WORK INSTRUCTION:
Transcribe the data exactly. Pictures stay out.

......

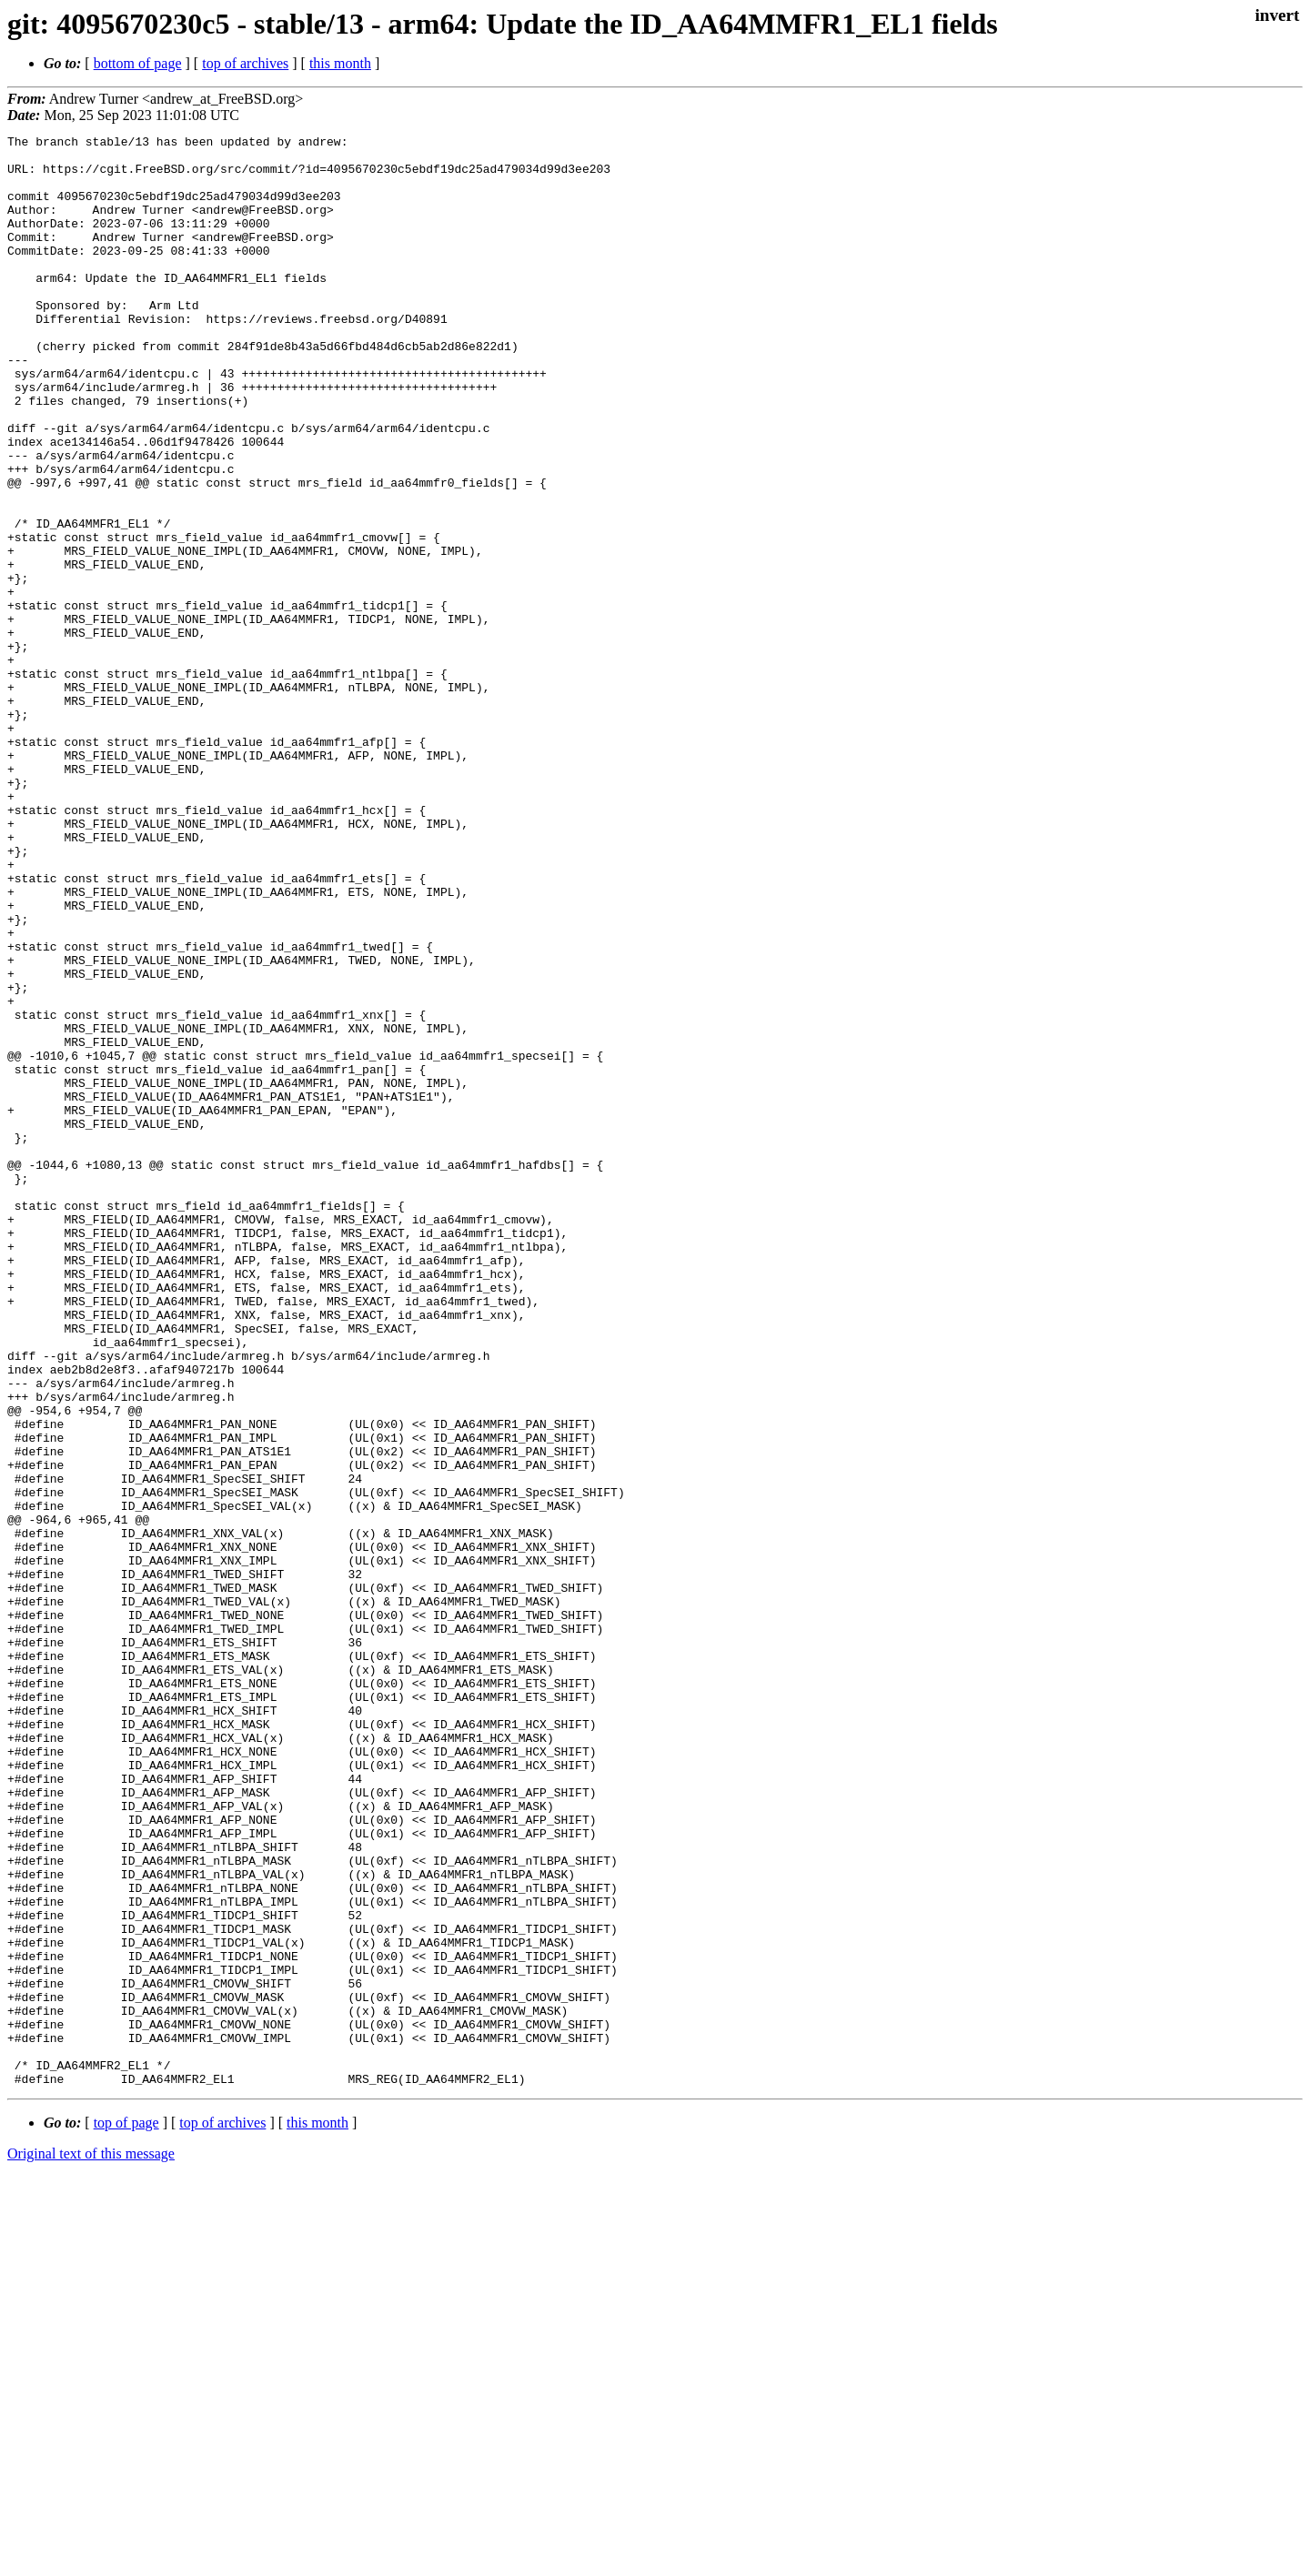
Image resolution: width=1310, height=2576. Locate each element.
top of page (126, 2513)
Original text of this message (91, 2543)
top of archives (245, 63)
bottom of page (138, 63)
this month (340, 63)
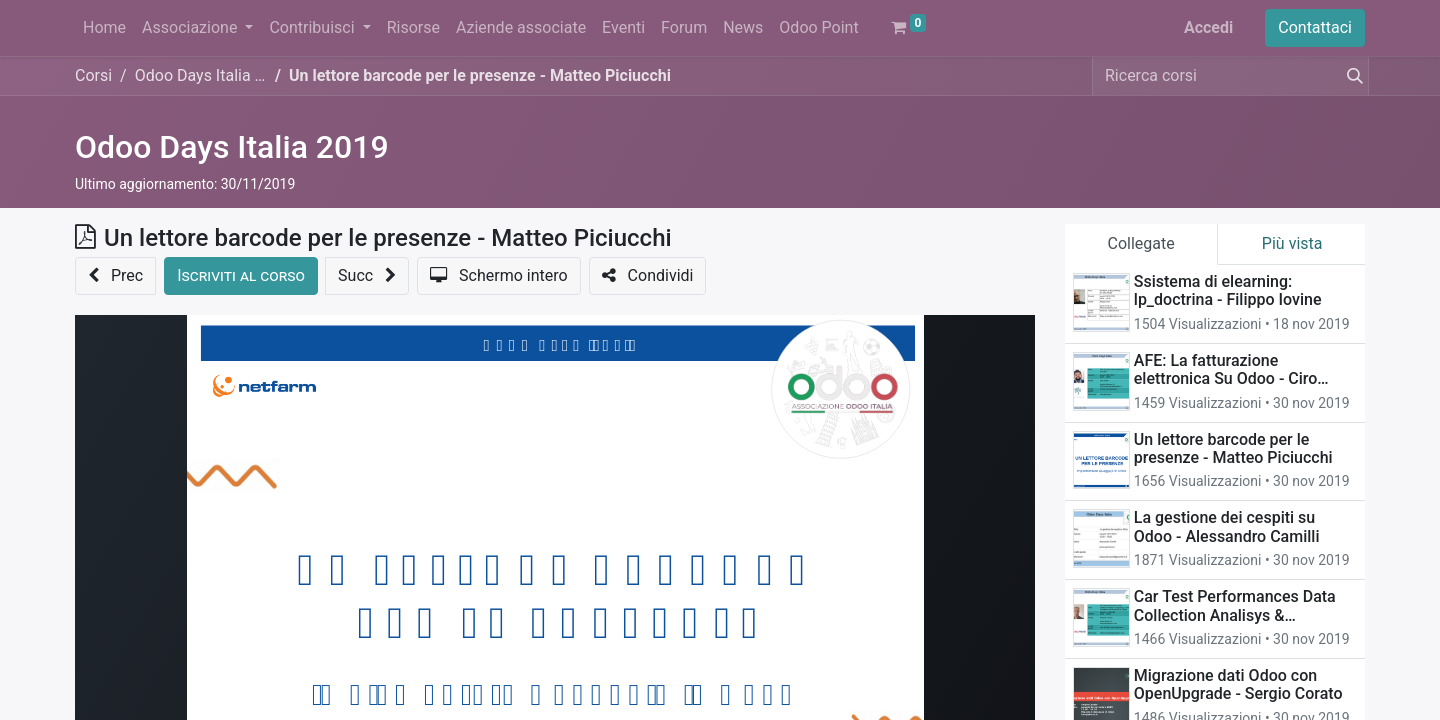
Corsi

......

WRITTEN ANSWER:
Image resolution: width=1310, height=2576. Locate each element.
top of page (126, 2513)
Original text of this message (91, 2543)
top of archives (245, 63)
bottom of page (138, 63)
this month (340, 63)
Corsi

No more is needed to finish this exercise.